## [What to work on]
In the data that follows, find the line with "What do you see at coordinates (393, 1825)"; transcribe it, every later line up to the one with "Image resolution: width=269", and that line as well, exactly and with no others.

** Data supplied follows **

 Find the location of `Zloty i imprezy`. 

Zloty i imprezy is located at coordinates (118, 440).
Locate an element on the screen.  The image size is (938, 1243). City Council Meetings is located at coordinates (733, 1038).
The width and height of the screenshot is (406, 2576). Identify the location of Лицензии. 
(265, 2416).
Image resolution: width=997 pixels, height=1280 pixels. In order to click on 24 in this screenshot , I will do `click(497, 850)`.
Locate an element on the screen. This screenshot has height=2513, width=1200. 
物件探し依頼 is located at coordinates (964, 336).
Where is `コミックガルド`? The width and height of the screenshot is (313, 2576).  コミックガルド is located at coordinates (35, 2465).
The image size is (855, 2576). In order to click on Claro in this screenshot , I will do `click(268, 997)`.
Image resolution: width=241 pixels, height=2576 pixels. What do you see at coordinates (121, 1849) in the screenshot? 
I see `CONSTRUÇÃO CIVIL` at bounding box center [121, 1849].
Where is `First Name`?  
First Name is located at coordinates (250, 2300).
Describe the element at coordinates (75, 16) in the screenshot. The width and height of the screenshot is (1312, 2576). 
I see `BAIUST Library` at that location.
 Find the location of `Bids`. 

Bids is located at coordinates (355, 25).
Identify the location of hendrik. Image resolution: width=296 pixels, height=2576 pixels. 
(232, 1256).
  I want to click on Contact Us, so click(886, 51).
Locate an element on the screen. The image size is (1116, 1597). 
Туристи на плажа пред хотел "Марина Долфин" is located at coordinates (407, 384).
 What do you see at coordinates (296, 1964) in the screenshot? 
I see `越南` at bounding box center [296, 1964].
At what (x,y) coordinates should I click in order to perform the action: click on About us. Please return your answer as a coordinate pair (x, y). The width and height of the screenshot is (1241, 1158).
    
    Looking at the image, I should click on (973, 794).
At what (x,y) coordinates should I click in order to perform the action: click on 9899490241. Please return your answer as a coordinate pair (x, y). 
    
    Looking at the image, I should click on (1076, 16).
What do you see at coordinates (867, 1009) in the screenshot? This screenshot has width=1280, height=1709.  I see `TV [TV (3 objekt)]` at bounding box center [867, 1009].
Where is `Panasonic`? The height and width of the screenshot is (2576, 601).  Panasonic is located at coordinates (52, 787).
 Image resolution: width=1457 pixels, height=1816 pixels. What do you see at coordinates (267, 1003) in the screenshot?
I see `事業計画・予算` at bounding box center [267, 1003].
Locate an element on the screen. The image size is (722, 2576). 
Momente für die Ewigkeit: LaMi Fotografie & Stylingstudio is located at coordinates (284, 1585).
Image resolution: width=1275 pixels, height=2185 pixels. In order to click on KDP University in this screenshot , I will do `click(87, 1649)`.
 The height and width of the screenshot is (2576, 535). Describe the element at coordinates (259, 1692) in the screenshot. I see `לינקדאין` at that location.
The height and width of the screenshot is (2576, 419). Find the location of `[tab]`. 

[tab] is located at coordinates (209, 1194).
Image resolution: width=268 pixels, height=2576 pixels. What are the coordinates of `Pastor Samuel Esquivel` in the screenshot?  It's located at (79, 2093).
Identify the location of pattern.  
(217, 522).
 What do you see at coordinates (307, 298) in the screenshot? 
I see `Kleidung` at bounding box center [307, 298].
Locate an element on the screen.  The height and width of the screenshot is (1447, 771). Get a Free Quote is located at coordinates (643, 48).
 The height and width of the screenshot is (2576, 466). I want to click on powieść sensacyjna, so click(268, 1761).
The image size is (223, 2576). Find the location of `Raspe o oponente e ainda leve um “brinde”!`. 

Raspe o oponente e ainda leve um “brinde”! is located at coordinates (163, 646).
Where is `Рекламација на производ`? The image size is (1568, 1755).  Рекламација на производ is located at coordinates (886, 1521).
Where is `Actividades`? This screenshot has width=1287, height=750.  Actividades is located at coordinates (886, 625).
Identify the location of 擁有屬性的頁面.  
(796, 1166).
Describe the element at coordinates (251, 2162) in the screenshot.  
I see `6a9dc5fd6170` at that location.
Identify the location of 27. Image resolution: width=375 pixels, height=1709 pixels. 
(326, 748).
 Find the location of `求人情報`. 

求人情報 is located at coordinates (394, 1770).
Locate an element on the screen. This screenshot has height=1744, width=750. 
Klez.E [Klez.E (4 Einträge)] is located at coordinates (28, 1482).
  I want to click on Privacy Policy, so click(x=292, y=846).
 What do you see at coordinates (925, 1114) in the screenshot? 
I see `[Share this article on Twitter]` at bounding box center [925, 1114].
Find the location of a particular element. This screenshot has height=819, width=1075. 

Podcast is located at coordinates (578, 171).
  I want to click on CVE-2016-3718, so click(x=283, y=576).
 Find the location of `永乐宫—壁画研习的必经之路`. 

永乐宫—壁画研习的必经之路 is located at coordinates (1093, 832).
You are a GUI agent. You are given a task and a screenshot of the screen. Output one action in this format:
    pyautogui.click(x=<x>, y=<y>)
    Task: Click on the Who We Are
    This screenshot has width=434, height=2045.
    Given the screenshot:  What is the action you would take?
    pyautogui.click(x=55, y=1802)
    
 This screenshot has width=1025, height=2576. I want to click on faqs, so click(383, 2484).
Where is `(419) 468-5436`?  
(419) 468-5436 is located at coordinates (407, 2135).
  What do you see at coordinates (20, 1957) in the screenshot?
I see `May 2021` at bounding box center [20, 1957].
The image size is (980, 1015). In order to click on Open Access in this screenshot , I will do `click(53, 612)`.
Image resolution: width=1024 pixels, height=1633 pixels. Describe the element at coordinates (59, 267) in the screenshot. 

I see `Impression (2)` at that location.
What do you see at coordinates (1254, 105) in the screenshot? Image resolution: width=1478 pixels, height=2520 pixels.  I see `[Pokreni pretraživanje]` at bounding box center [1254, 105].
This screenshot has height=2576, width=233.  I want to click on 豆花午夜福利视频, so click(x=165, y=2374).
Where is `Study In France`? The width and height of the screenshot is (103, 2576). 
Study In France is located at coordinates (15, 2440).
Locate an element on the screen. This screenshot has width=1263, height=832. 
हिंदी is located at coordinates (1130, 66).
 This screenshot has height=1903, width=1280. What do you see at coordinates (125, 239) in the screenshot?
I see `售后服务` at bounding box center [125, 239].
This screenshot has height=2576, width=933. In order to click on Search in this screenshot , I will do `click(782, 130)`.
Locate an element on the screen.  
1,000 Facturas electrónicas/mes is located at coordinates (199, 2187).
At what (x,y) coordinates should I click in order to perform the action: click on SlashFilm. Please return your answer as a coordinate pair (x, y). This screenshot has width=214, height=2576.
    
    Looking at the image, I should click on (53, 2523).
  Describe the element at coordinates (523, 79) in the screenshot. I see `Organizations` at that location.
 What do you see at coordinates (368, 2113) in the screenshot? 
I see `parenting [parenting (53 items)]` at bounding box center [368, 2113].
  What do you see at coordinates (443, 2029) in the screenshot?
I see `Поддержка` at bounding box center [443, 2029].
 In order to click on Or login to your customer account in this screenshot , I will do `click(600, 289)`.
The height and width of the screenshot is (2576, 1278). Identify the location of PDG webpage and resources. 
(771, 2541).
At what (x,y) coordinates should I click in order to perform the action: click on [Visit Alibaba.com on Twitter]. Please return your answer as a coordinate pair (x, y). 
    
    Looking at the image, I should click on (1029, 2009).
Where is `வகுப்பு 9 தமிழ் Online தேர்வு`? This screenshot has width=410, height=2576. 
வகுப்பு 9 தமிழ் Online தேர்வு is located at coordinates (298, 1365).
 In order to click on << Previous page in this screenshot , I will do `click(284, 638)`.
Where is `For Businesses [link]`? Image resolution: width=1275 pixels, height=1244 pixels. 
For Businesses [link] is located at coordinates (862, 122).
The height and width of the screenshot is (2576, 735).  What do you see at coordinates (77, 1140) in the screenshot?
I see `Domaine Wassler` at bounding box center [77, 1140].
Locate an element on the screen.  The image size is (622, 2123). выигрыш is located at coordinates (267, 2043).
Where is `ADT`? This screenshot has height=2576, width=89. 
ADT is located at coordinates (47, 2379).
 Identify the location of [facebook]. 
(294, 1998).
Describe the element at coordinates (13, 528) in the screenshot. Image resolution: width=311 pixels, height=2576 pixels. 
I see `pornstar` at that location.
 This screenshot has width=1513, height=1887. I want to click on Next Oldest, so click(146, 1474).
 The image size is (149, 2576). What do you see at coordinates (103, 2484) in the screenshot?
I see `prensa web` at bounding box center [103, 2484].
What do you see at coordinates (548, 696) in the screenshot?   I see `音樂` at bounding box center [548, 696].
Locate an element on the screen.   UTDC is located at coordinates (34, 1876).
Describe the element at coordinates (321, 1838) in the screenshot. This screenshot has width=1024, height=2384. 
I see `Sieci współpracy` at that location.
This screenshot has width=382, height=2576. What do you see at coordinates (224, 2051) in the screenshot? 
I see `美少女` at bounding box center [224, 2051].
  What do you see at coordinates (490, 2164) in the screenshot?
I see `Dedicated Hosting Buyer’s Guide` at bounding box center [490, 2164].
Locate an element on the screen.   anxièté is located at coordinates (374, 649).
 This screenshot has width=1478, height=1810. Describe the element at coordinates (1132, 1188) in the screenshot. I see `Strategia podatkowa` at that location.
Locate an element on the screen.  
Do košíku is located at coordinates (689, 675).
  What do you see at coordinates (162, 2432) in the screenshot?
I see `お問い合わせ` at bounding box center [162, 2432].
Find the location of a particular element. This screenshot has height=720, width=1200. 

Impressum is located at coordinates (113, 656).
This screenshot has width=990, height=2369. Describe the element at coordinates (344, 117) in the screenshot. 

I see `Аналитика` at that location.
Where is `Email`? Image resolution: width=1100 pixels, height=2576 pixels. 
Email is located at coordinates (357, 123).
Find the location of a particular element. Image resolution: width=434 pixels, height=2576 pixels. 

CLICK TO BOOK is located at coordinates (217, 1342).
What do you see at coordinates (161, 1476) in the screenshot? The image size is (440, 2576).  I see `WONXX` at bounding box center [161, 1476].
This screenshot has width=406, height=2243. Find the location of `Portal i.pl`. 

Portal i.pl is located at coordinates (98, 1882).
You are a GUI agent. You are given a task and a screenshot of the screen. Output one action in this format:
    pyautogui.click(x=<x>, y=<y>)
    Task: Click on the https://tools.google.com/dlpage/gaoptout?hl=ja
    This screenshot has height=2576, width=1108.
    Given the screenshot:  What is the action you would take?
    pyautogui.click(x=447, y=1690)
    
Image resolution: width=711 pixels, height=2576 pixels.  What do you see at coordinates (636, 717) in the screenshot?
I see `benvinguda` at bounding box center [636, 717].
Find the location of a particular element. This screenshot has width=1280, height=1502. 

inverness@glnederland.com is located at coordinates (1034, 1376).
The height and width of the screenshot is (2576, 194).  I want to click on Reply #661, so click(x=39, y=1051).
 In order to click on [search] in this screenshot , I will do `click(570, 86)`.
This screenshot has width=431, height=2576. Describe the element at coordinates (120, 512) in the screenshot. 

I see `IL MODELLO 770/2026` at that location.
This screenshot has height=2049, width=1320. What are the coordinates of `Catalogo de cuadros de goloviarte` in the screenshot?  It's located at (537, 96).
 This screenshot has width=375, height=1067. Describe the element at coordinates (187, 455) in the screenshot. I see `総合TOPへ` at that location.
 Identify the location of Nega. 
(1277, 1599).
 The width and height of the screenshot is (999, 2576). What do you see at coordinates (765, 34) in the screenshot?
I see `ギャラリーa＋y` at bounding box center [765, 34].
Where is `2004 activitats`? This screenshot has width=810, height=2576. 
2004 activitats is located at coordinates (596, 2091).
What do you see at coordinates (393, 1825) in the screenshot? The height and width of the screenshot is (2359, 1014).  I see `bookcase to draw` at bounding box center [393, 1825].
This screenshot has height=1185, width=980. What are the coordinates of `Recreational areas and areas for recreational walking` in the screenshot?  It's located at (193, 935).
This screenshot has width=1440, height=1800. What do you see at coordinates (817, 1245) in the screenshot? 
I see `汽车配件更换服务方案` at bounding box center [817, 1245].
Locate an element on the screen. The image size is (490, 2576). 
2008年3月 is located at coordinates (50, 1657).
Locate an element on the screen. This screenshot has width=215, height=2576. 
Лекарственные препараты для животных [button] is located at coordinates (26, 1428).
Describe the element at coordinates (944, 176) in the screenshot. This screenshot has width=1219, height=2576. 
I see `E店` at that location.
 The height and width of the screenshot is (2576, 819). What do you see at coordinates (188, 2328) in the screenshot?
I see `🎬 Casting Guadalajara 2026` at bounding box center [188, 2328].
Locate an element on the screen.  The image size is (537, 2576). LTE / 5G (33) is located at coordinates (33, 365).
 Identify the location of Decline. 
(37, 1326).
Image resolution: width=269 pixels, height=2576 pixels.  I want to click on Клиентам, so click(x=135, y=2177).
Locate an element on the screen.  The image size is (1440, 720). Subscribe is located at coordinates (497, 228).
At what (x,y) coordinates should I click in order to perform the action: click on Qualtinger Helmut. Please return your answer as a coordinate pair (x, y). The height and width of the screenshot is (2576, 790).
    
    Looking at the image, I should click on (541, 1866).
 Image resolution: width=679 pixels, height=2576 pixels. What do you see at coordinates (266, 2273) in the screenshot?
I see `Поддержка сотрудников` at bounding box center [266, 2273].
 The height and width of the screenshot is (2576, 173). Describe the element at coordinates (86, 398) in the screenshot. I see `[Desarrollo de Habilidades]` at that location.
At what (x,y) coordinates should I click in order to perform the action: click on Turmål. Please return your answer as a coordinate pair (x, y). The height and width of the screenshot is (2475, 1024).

** End of Data supplied **

## [Exercise result]
What do you see at coordinates (393, 1825) in the screenshot? The height and width of the screenshot is (2359, 1014).  I see `bookcase to draw` at bounding box center [393, 1825].
This screenshot has height=1185, width=980. What are the coordinates of `Recreational areas and areas for recreational walking` in the screenshot?  It's located at (193, 935).
This screenshot has width=1440, height=1800. What do you see at coordinates (817, 1245) in the screenshot? 
I see `汽车配件更换服务方案` at bounding box center [817, 1245].
Locate an element on the screen. The image size is (490, 2576). 
2008年3月 is located at coordinates (50, 1657).
Locate an element on the screen. This screenshot has width=215, height=2576. 
Лекарственные препараты для животных [button] is located at coordinates (26, 1428).
Describe the element at coordinates (944, 176) in the screenshot. This screenshot has width=1219, height=2576. 
I see `E店` at that location.
 The height and width of the screenshot is (2576, 819). What do you see at coordinates (188, 2328) in the screenshot?
I see `🎬 Casting Guadalajara 2026` at bounding box center [188, 2328].
Locate an element on the screen.  The image size is (537, 2576). LTE / 5G (33) is located at coordinates (33, 365).
 Identify the location of Decline. 
(37, 1326).
Image resolution: width=269 pixels, height=2576 pixels.  I want to click on Клиентам, so click(x=135, y=2177).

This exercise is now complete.